Marshall McLuhan famously said “Knowledge creates ignorance.” He wasn’t being flip. He was asserting that the more we know, the more we realize we don’t know. Or, looked at another way, the more we believe we know, the less we are aware of, and open to, knowledge that refutes that belief.
In a recent article, Indrajit Samarajiva suggested a possible corollary to this statement, explaining that technology creates incompetence. Once we have a tool that can do things for us, we quickly forget how to do it for ourselves. We become dependent on that technology, perhaps dangerously so. When that technology fails, we’re fucked.
This doesn’t apply just to ‘hard’ technical skills. If we don’t have to think (very often) — if we don’t get any practice using our cognitive, creative, analytical, inductive, and abductive thinking skills — then we’re going to forget how to think effectively. And we have lots of technologies now that, while they are not any more competent at ‘thinking’ than we ever were, have largely obviated the need for us to exercise our thinking skills. The competencies needed to plan a trip, for example, or to organize and facilitate a team of people to deal with something none of them can do alone, or to think through a problem and assess possible solutions to it and ascertain which to pursue, and in which order, have been stunted by technologies that ‘tell us’ what to do instead.

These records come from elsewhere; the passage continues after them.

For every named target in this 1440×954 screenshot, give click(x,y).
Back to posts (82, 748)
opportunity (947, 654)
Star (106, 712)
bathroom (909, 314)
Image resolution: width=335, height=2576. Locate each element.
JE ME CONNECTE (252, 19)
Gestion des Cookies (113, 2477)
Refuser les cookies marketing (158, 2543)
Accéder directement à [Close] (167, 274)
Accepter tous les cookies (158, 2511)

This applies to almost everything we use our brains to do. To use a crude metaphor, our technologies have become like the slaves that the ‘upper classes’ once got to do everything for them, to the point the only competence they had left was how to order slaves to do things. How much of our mental energy today is used to learn how to use (mostly terribly, and incompetently designed) tech tools, instead of how to do the things those tools have been (mostly terribly, and incompetently) programmed to do for us?
Indi writes:
I’m not saying that some people don’t have these skills, I’m saying that most people don’t, by design, by deleterious destiny. What used to be unspecial knowledge has become specialized, what used to be common has become commodified, what used to be known becomes technology. You can certainly still meet people that know how to build a house, fix an engine, and feed an army, but this used to be much more common knowledge. As it became commodified, however, it became specialized, so more people could take it easy. And thus what one generation makes the next-generation takes for granted, and so on, until degeneration becomes complete, the whole thing collapses and no one knows how to rebuild the thing because the Internet is down and there’s no YouTube…
We have mistaken connectivity for connection, photographs for seeing, and maps for the territory.

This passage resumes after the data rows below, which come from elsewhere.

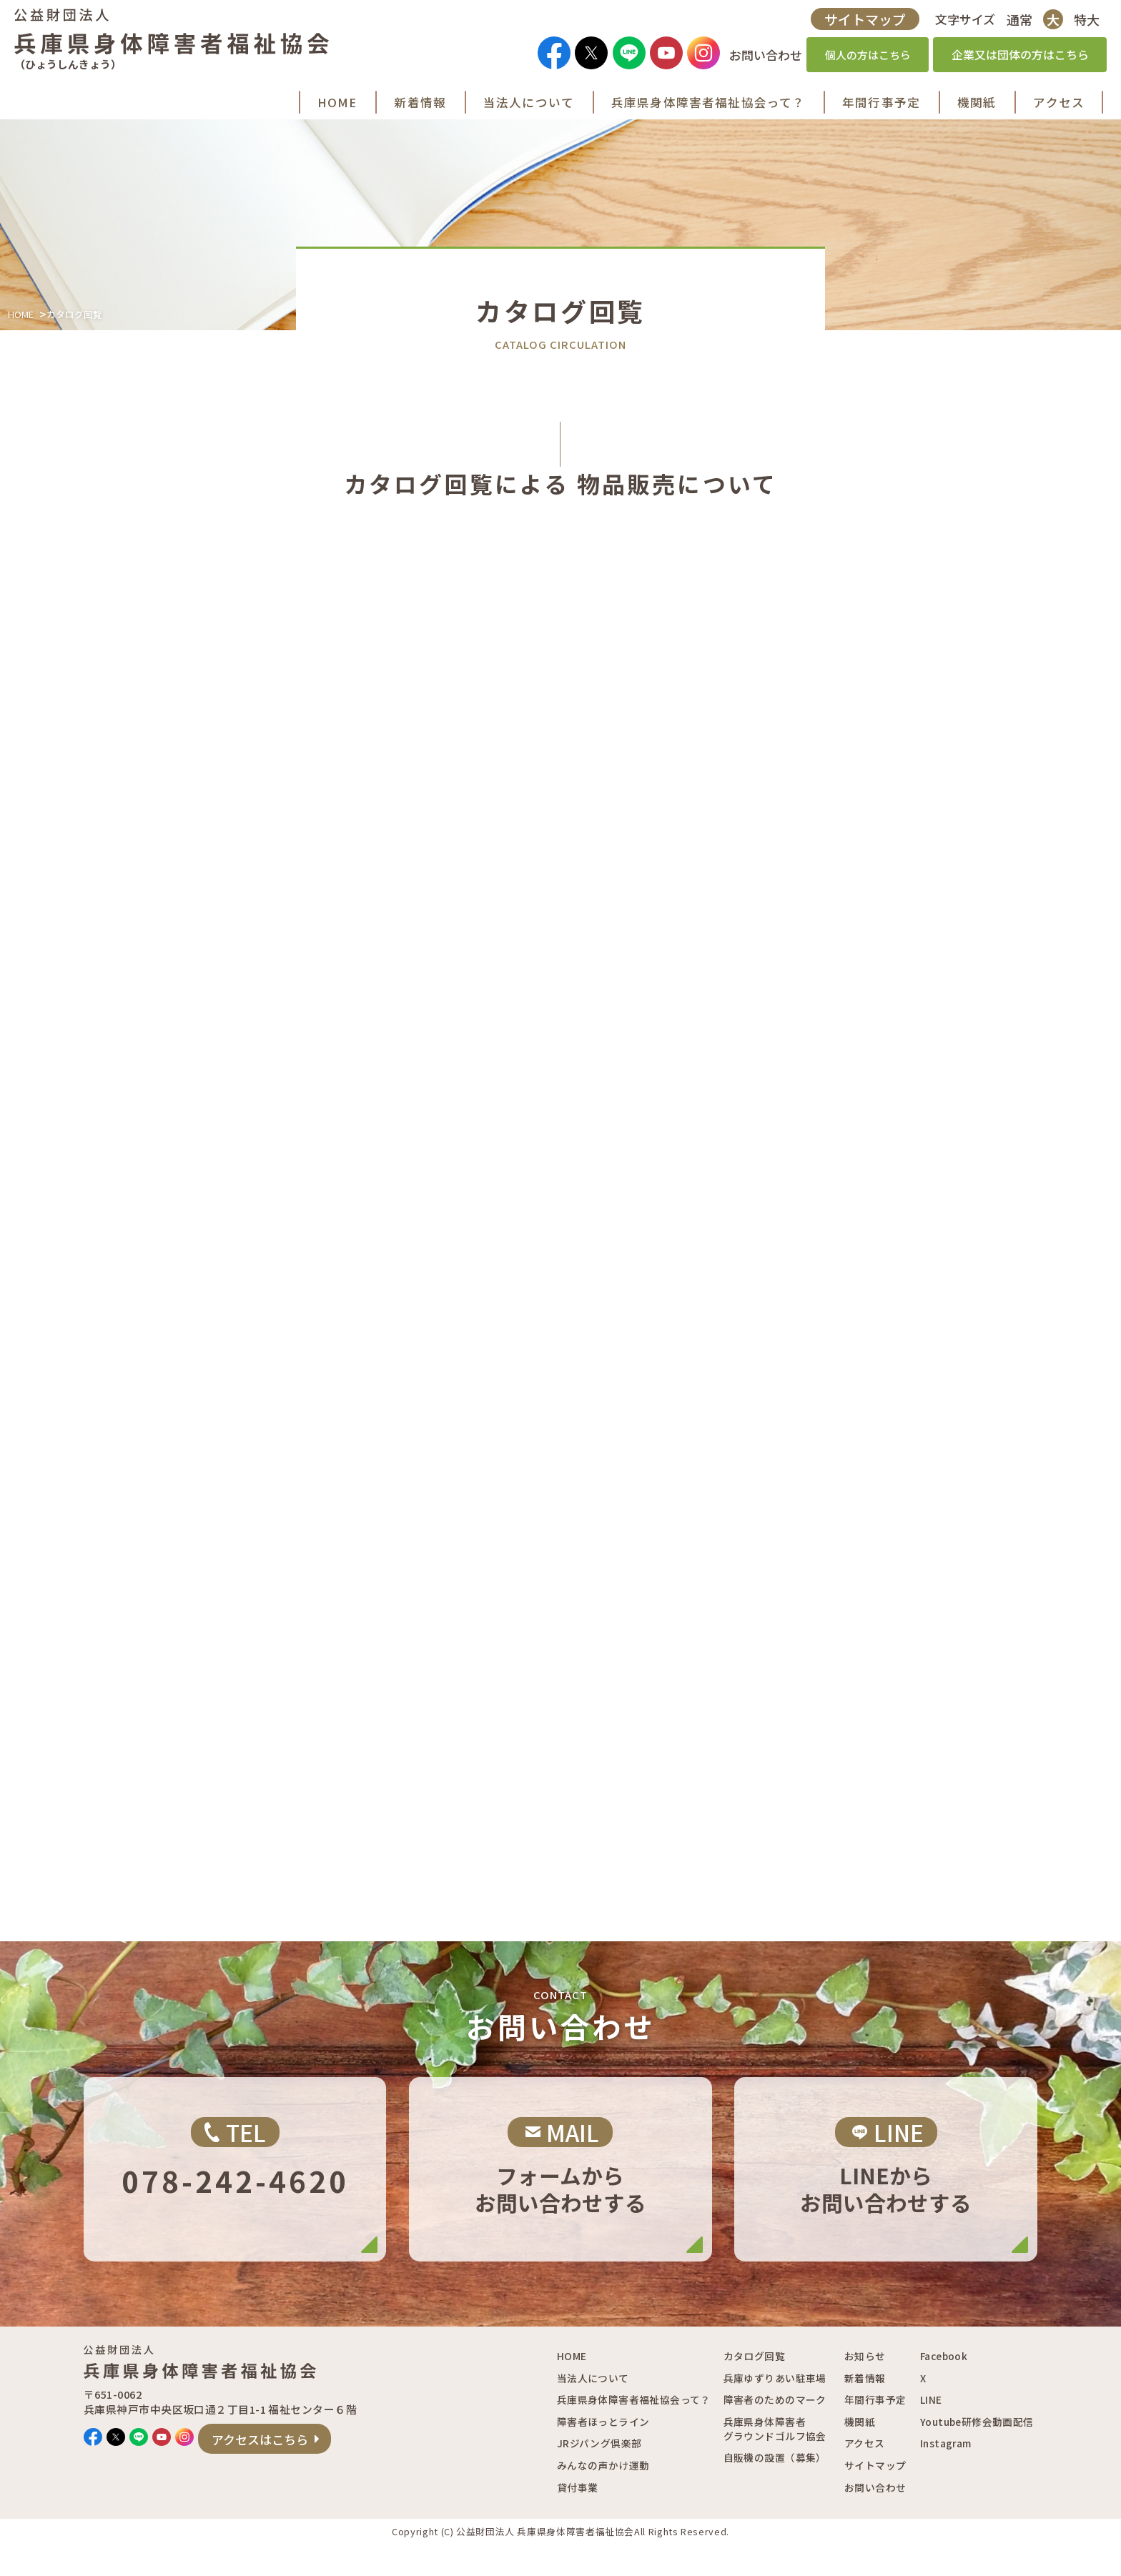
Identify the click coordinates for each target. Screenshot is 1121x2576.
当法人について (593, 2409)
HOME (21, 339)
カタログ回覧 (754, 2386)
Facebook (943, 2386)
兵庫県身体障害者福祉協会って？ (634, 2430)
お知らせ (865, 2386)
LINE (931, 2430)
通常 (1014, 22)
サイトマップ (860, 21)
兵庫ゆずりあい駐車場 (775, 2409)
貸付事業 (577, 2517)
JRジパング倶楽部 (599, 2474)
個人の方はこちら (863, 57)
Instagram (946, 2474)
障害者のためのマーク (775, 2430)
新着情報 (865, 2409)
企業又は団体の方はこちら (1015, 57)
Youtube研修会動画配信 (977, 2452)
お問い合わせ (875, 2517)
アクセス (864, 2474)
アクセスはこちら (333, 2475)
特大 (1082, 22)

He uses the term infantilization to describe this phenomenon. When the tech doesn’t work as it is supposed to, we get angry and throw temper tantrums like a two-year-old. But as usual, our anger is a mask for fear. We feel helpless. There’s no all-knowing adult to ‘fix’ it for us. One of our most innate human talents — the workaround — which has long been the basis by which almost everything in our dysfunctional hierarchical corporatized lives gets done, is no longer part of our skill set. The front-line workers who once had the practiced skill to give the customers what they wanted and needed despite the incompetence and obstructions of senior management, are now hamstrung both by technologies that prohibit them from meeting the customer’s needs, and their own lack of practice and cognitive capacity to think through how to meet those needs.
We’re becoming like the dumbed-down, incompetent do-nothings that we were warned about in the 1960s Jonathan King dystopia song, with “arms that can only lift a spoon”.
All with the best of intentions, of course. We have always thought that using tools to make our lives easier and simpler was necessarily a good thing. So now we have leveraged our knowledge to become colossally ignorant of how to do almost anything essential to survival and a healthy, resilient life. And we have complexified our technologies to render ourselves incompetent to do anything but push buttons and complain when we don’t get our reward for doing so.
Too smart for our own good.
It seemed like a good idea at the time.
So strange what our human conditioning can lead to, and compel us to do. But that, I think, is where we are, now, as a result.